Yeah, and my comment, if even if we were to be given the thumbs up, green, go at it on July 1st. I don't expect that the mobile technology center would be-- there may be states willing to invite us, but we have to deal with the reality of a contractor maybe reluctant to have four guys from DC crawling all over his job. You know, for the balance of this year and that's just the reality. So we are not even with the state invitation, we're not going to horse ourselves onto a project where the contractor is not fully on board and we can run the program like it has been run. So

even if the agency is opened up, yeah, I think practical considerations-- We're certainly making plans to be non-mobile for 2021. OK, thank you and then you know related to the pavement notebook that Tom highlighted there. I think that is a great resource and I don't know if you--it's easy enough to navigate through but you have any, I don't know, a plan of what you intend to update or fill in.
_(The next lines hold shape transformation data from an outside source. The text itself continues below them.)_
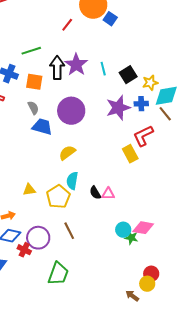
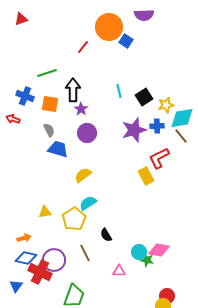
purple star: (76, 65) -> (81, 109), moved, size x0.6
purple circle: (71, 111) -> (87, 133), size x0.7
cyan semicircle: (72, 181) -> (88, 203), turned 48
black semicircle: (95, 193) -> (106, 235), moved
pink triangle: (108, 194) -> (119, 271), moved
red cross: (24, 250) -> (40, 272), size x1.6

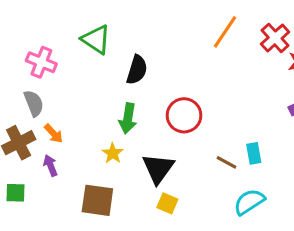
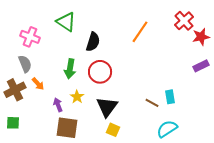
orange line: (225, 32) -> (140, 32), moved
red circle: (184, 115) -> (100, 72), moved
green arrow: (128, 118) -> (70, 69), moved
purple arrow: (50, 165) -> (58, 105), moved

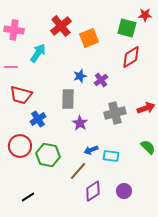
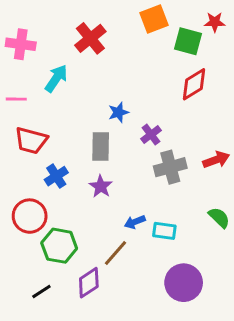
orange square: (89, 38) -> (154, 19), moved
purple cross: (101, 80) -> (151, 135), moved
purple star: (80, 123) -> (101, 186), moved
green hexagon: (48, 155) -> (59, 246), moved
purple diamond: (93, 191) -> (89, 283), moved
purple circle: (124, 191) -> (184, 283), size x1.6

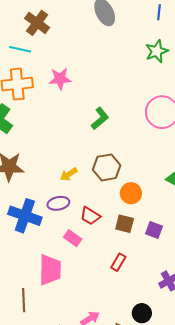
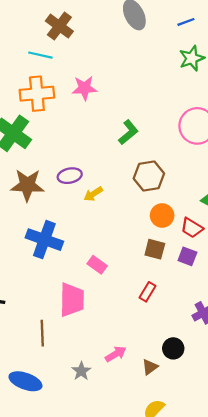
blue line: (159, 12) -> (186, 22), moved, turned 63
brown hexagon: (107, 167) -> (149, 176), moved
purple ellipse: (58, 203) -> (70, 176), moved
red trapezoid: (90, 216) -> (192, 228), moved

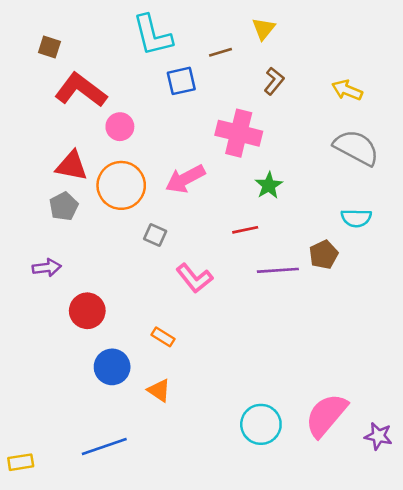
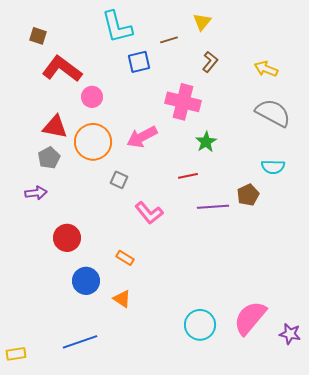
purple arrow: (47, 268) -> (36, 193), moved

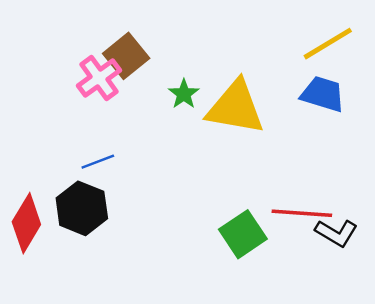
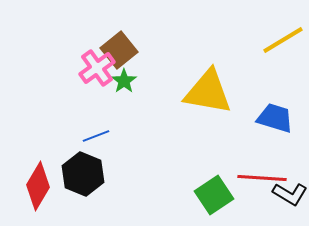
green star: (184, 94) -> (124, 81), moved
blue trapezoid: (323, 94) -> (275, 118), moved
You know, I know that's probably a project in it was kind of in development, so to speak, or it's always a moving target, but could you shed some light on that? Either Tom or Heather, as to what you plan to do, when where you intend to fill in the blank, so to speak in the in the pavement notebook. Actually, we're making updates all the time. Is this-- We plan to keep it updated with all the latest references and right now we, the organization is not the greatest right now. We have pretty much, I mean it's by pretty broad subject areas, but we will be looking at the more structure to it so the information is more easily found. But it is a live document and is not static. It is being updated with new references.

So you don't have a timeline as to some of that, like in 2021 and 2022, These are the things we intend to do. Is that like? Is there a flow or a kind of a plan? Be interest interesting for from my perspective anyway, to kind of know where you're planning on going with some of that. I guess OK, when I say live is not static it means updates.

are being made continuously. It's not, we don't have a a set time frame for saying OK this is a new release is getting updated as we get into the new documents. OK, alright, fair enough alright thank you.

OK, I think--Heather, are you able to unmute yourself? I can see you. Now. Yes, OK, it's just if you unmute then you have to stop OK, sorry about that; doesn't give you both. So we can conclude our webinars series and just as a reminder, the newsletter is announcing all of the upcoming webinars, so if you didn't get it, the second version of the newsletter went out this week. If you didn't get it, I would encourage you to sign up to the newsletter.

Jen is gonna type that link into the chat and that's where you can sign up for the newsletter and get all of the latest and greatest release of some of these deliverables as well as know what upcoming webinars are coming on, etc. Next month we're going to have our last Webinar of this series on pavement resiliency and sustainability. My personal favorite topics, but I'm biased, on March 23rd so please join us then and as always, we do take your feedback seriously. So please fill out the survey. There's two ways to get into the survey.

You can either go to menti.com and enter in the code here that is: 10 30 45 8 or Jen is going to put the link here into the chat for you guys to go directly to the survey. It’s a four question survey, but we do get ideas of potential webinar topics. I know some of the feedback we received was more detailed webinars, for example on how to do life cycle cost analysis, so please do know that we are looking at those and encourage you to put your feedback in there.

In addition, that's an important place to put your email if you want any copies of the PDF of the presentation today as well as your professional development hours certificate. So the last question will have a location where you can put your email and that's the list I will send the certificates to. I have sent out all of the webinars to date and we'll get this one out to you guys as soon as possible. So if you didn't receive one of the webinars, please contact me and I'll make sure you get the information, but it's likely because there may have been a mistake in the email that was entered in the survey or you didn't fill out that survey, so that's why it's important. With that, we'll conclude the webinar and thank you for joining us.